**EXERCISE**
The answer must consist of every line from the data that holds "noch".

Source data

★ ★ ★

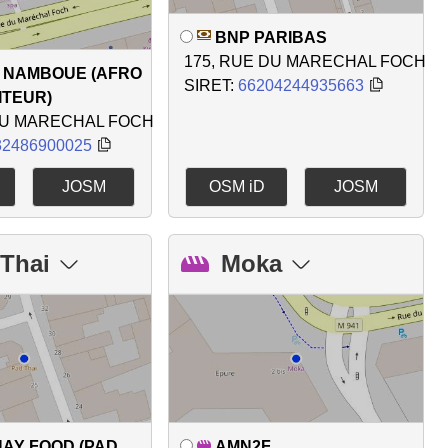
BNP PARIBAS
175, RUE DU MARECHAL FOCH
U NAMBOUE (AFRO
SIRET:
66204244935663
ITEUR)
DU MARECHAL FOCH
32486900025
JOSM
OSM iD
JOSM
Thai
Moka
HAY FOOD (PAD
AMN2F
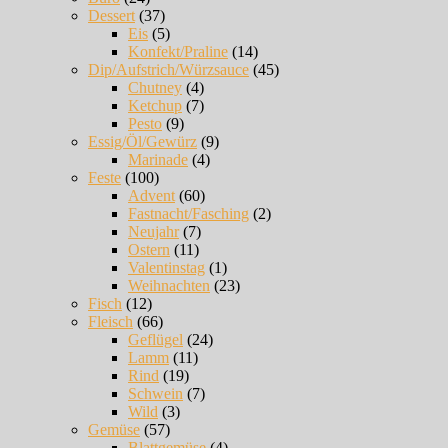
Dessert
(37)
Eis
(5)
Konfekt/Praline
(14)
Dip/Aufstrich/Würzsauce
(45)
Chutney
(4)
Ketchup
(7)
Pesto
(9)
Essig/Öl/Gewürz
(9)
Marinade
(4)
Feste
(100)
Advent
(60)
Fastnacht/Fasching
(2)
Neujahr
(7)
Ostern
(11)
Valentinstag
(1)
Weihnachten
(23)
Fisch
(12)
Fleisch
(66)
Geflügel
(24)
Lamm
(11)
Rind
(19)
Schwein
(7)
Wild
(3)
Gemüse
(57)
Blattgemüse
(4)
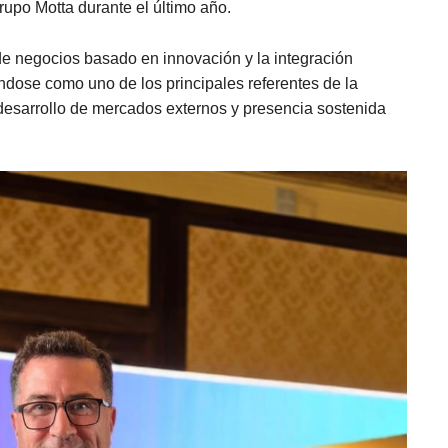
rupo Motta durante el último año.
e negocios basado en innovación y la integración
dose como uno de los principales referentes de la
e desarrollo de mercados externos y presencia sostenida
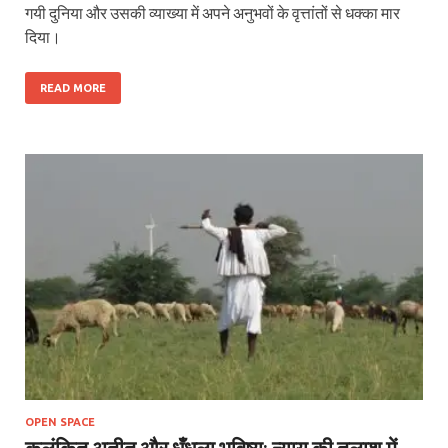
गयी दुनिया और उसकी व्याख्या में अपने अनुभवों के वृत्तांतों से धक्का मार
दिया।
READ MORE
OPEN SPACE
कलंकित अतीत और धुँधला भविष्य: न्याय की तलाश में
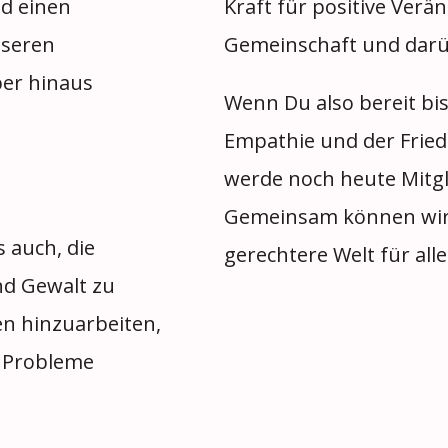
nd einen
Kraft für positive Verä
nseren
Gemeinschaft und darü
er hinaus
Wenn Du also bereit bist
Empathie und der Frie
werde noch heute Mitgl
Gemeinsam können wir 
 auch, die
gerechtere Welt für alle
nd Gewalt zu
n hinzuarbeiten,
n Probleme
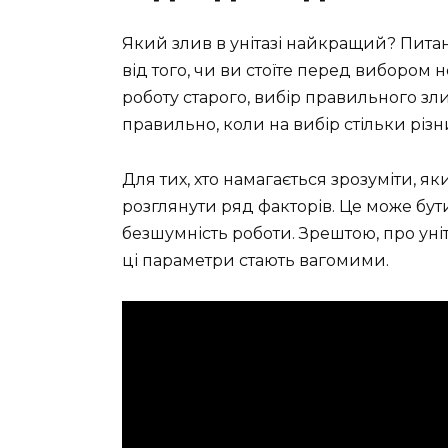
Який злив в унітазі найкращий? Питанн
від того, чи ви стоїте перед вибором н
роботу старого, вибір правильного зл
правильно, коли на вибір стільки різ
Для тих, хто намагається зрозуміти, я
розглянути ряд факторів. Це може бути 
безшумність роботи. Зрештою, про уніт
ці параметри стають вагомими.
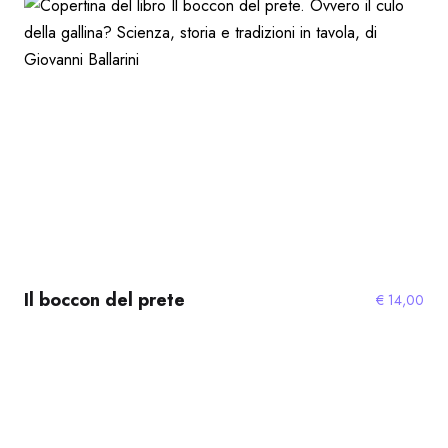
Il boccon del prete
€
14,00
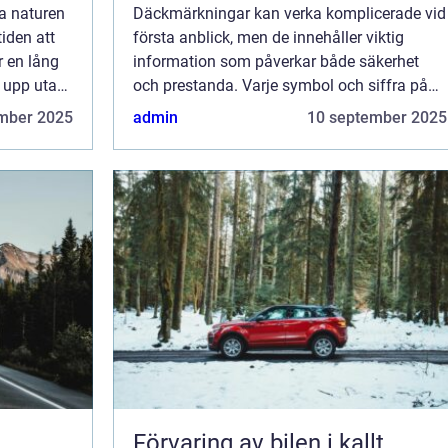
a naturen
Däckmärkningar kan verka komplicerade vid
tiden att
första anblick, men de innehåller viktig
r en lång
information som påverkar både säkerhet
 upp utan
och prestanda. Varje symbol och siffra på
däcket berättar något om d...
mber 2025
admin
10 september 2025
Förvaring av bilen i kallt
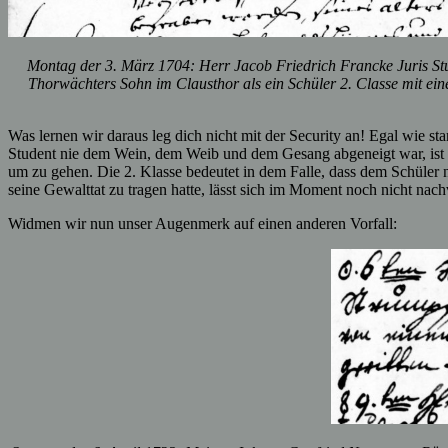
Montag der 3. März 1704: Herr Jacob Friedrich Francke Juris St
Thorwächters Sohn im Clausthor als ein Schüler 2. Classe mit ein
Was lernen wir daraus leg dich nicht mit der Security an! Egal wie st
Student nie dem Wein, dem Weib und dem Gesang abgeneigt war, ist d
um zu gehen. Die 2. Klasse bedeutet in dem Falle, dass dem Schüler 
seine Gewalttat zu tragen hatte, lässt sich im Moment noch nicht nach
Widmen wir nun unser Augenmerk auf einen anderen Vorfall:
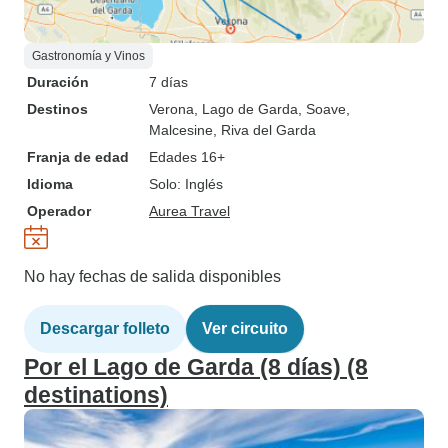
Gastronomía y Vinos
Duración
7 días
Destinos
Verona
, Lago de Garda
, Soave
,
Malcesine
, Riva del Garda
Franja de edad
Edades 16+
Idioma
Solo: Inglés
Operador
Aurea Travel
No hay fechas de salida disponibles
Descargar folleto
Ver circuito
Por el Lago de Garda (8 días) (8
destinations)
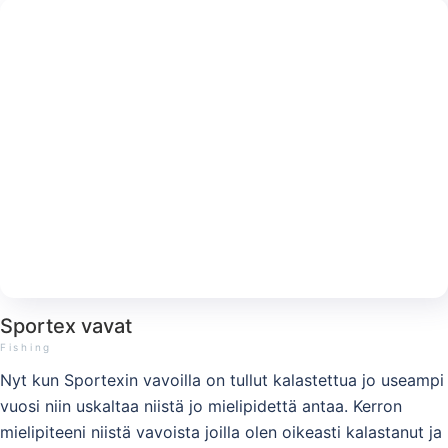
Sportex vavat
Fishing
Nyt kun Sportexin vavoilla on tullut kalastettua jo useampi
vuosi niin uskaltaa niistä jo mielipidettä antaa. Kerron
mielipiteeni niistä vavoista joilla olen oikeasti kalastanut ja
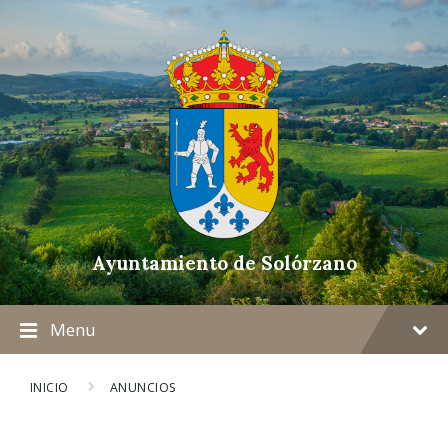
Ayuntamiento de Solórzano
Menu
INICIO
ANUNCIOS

★ ★ ★

**SOLUTION TO THIS PROBLEM**
werde noch heute Mitgl
seine Gewalttat zu tragen hatte, lässt sich im Moment noch nicht nach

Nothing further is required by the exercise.